SFTS virus

Virus classification
- (unranked): Virus
- Realm: Riboviria
- Kingdom: Orthornavirae
- Phylum: Negarnaviricota
- Class: Bunyaviricetes
- Order: Hareavirales
- Family: Phenuiviridae
- Genus: Bandavirus
- Species: Bandavirus dabieense
- Synonyms: SFTS virus; SFTS phlebovirus; Dabie bandavirus; Dabie mountain virus; SFTS bunyavirus; Huaiyangshan banyangvirus;

= SFTS virus =

Species of virus

SFTS virus is a tick-borne virus in the genus Bandavirus in the family Phenuiviridae. The clinical condition it caused is known as severe fever with thrombocytopenia syndrome (SFTS). SFTS is an emerging infectious disease that was first described in northeast and central China 2009 and now has also been discovered in Japan, South Korea, Vietnam and Taiwan in 2015. SFTS has a fatality rate of 12% and as high as over 30% in some areas. The major clinical symptoms of SFTS are fever, vomiting, diarrhea, multiple organ failure, thrombocytopenia (low platelet count), leukopenia (low white blood cell count) and elevated liver enzyme levels. Another outbreak occurred in East China in the early half of 2020.

==History==
In 2009, Xue-jie Yu and colleagues isolated the SFTS virus (SFTSV) from SFTS patients' blood.

==Genome==
The sequence of the genome was published in 2011. There are three segments—large (L), medium (M) and small (S). Five proteins have been identified—an RNA dependent RNA polymerase (RdRp), a glycoprotein N (Gn), a glycoprotein C (Gc), a nuclear protein (NP) and a non structural protein (NSs).

The L segment encodes the RNA polymerase with 2084 amino acid residues.

The M segment encodes one open reading frame encoding 1073 amino acid precursors of glycoproteins (Gn and Gc).

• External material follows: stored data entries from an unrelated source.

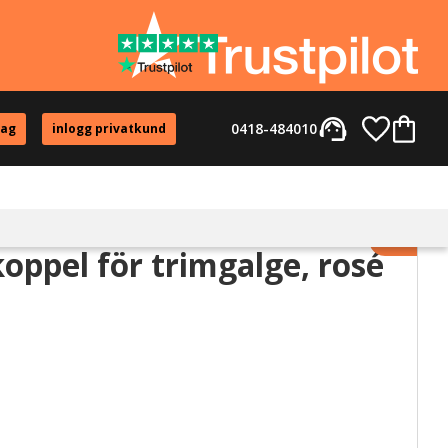
support_agent
Favorite
Kundvag
0418-484010
tag
inlogg privatkund
Lägg til
oppel för trimgalge, rosé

The S segment has 1746 nucleotides of ambisense RNA encoding two proteins, the N and NSs proteins. These lie in opposite orientations and are separated by a 54 nucleotide intergenic region.

==Evolution==

The virus originated 50–150 years ago and has undergone a recent population expansion.
Five genotypes (A–E) have been identified. Strains from China could be grouped into all five genotypes while isolates from South Korea lay in three (types A, D and E) and those from Japan only in one (type E). The virus appears to have originated in the Dabie Mountains in central China between 1918 and 1995.

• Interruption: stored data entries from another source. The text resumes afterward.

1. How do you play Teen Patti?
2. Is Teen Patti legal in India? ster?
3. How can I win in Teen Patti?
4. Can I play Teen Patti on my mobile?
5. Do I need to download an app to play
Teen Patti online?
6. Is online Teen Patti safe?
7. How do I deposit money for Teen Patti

Among bunyaviruses, it appears to be more closely related to the Uukuniemi virus serogroup than to the Sandfly fever group. It is a member of the Bhanja virus serocomplex.

==Life cycle==
SFTSV is a tick-borne virus; it is not clear whether it can be transmitted by other blood-sucking arthropods. It can infect many mammalian hosts, including cats, mice, hedgehogs, weasels, brushtail possums and yaks. Humans appear to be accidental hosts, and play no essential role in the life cycle of SFTSV. SFTSV has been detected from the ixodid tick, Haemaphysalis longicornis, Ixodes nipponensis, Amblyomma testudinarium and Rhipicephalus microplus. In addition to tick bite, SFTSV can be transmitted from person to person through contact with blood or mucus of an infected person.

==Epidemiology==
This virus has been found in the Chinese provinces of Anhui, Henan, Hubei, Jiangsu, Liaoning and Shandong. SFTS occurs in rural areas, from March to November, and a majority of cases are found from April to July.

The virus has also been found in South Korea, Japan, Vietnam and Taiwan.